Теперь даже запахи другие. Появились не только быстроходные суда, почта ныне доставляется через океан по воздуху, и он, Чарлз, думает о целых ворохах писем из разных столиц мира, отправленных накануне и доставленных, и прочитанных, и забытых едва ли не на следующий день, и среди них теряются старые и принадлежащие старым временам открытки, от которых исходит слабый аромат былых чувств и былых мыслей, глухих к чужеземным именам и языкам, так, словно отправительница перевезла их с собой через океан, взяв из ящика письменного стола в старом доме, которого все эти пять или десять лет уже не существовало.
А вместе с праздничными открытками, по дням рождения его матери и остальных пятерых – письма, которые не изменились даже по прошествии десяти лет, письма, постоянные и в изъявлении чувств, и в слоге, и в случающихся грамматических ошибках, написанные рукою шестнадцатилетней девушки, которая не просто все еще толкует о всяких домашних делах, но изъясняется в прежнем, неизменившемся провинциальном духе, словно за десять лет всемирного блеска она так и не увидела ничего такого, чего бы не привезла с собой из-за океана, письма, в которых нет ни имен, ни названий мест, но идет разговор о здоровье детей и школьных занятиях, нет послов и миллионеров и королей в изгнании, но есть носильщики и официанты, которые были с нею и детьми если не добры, то, по крайней мере, обходительны, и почтальоны, приносившие письма из дома; порой она забывала назвать, а уж о том, чтобы похвастать, и речи нет, те дорогие модные школы, в которые ходили ее дети, как будто даже не знала, что они дороги и модны. На самом деле подобная неразговорчивость не была такой уж большой новостью; еще в те годы он увидел как-то дядю, этого неисправимого холостяка, сидящим, держа в руках одно из писем матери, и словно бы впервые в своей жизни столкнувшимся с тем, о чем ему явно нечего сказать, точно так же он десять лет спустя будет сидеть за шахматной доской, по-прежнему безмолвный и уж точно по-прежнему не расположенный к разговорам.

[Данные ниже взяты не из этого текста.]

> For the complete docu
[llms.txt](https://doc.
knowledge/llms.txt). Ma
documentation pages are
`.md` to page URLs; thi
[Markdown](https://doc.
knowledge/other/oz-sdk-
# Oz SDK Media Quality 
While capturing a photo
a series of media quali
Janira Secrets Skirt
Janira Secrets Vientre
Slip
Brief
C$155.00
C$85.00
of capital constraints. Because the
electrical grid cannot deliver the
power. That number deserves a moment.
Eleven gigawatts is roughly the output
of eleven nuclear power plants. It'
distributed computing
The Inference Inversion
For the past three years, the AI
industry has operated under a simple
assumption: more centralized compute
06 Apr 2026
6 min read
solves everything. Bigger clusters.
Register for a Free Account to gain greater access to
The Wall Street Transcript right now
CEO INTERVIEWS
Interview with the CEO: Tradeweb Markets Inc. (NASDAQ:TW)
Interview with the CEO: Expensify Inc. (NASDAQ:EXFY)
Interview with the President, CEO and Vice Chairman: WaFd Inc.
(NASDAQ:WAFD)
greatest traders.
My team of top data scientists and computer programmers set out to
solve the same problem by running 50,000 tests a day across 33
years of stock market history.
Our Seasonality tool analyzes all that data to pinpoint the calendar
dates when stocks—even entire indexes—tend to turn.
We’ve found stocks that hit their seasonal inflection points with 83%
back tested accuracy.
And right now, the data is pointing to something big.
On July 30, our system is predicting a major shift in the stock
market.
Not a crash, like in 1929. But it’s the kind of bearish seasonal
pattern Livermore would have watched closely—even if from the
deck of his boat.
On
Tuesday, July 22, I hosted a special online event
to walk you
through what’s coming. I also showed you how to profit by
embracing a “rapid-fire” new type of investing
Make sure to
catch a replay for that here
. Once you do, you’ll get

Но ни дядя, ни кто другой не мог бы сказать, что вся картинка Харрисовой жизни перевернута вверх ногами. Между тем он, Харрис, следовал именно этим путем, и без промедления: женишься на девушке, почти ребенке, вдвое тебя моложе, за какие-то десять лет десятикратно умножаешь то, что получил в приданое, а затем однажды утром секретарь твоего адвоката звонит твоей жене из Европы и сообщает, что ты умер прямо у себя за столом.

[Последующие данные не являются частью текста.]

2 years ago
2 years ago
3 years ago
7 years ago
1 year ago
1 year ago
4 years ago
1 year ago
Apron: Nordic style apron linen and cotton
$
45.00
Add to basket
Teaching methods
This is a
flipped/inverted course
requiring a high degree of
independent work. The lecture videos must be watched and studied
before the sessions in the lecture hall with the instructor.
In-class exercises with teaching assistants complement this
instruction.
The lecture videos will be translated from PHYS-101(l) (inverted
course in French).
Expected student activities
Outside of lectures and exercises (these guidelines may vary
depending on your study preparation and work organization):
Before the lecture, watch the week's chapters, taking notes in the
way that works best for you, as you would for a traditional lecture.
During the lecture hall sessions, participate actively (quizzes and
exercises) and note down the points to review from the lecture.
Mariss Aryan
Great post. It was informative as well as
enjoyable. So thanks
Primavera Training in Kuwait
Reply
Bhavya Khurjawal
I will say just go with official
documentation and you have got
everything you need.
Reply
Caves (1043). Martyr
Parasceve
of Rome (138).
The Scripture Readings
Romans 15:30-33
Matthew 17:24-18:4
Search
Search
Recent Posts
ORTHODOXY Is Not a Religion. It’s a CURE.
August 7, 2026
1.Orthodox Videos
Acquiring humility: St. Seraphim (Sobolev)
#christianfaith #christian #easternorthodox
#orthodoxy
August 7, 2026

Возможно, он и впрямь умер прямо у себя за столом; возможно даже, это был, как можно понять из сообщения, рабочий стол в кабинете. Потому что в человека, сидящего за рабочим столом в кабинете, можно выстрелить так же спокойно, как и в любом ином месте. И возможно, он действительно умер прямо на месте, потому что сухой закон уже перестал действовать даже юридически, и он к тому времени успел разбогатеть, и гроб больше не открывали с того самого момента, как адвокат и восемь или десять лакеев в ливреях и с пистолетами под мышкой перенесли его в родовое имение с историей, насчитывающей аж десять лет, установив на день для прощания в просторной зале под охраной вооруженных лакеев, разошедшихся, коль скоро их на то хватало, по всем комнатам на нижнем этаже, – чтобы любой житель Джефферсона мог пройти мимо гроба, заваленного цветами, из которых торчали аккуратные белые карточки с отпечатанной на них цифрой $ 5000, а затем заняться исследованием интерьера дома, пока адвокат и лакеи не перевезут гроб с телом в Новый Орлеан или куда там еще и не зароют его в землю.
Все это происходило в год начала новой европейской войны или, вернее, второй фазы той, старой, в которой участвовал его дядя; так что в любом случае не позже чем через три месяца семье предстояло вернуться домой.
На самом деле они вернулись меньше чем через два. Тогда-то он наконец впервые их и увидел, точнее, увидел юношу и девушку, миссис Харрис с ними не было. Впрочем, ему и не было нужды видеть ее; он в избытке наслушался рассказов матери; он и так знал, как она должна выглядеть; вроде как он не только видел ее прежде, но знал не меньше матери – миниатюрная темноволосая женщина, выглядящая в свои тридцать пять девушкой, на вид не намного старше своих детей, возможно, потому, что хватило ей силы либо упорства, как ни назови, а то дара, удачи, прожить десять лет в кругу тех, кого его двоюродная бабка называла коронованными особами Европы, так, словно она и не заметила, что оставила пределы округа Йокнапатофа; выглядящая не намного старше своих детей, но просто мягче, постояннее, уравновешеннее, может, просто спокойнее.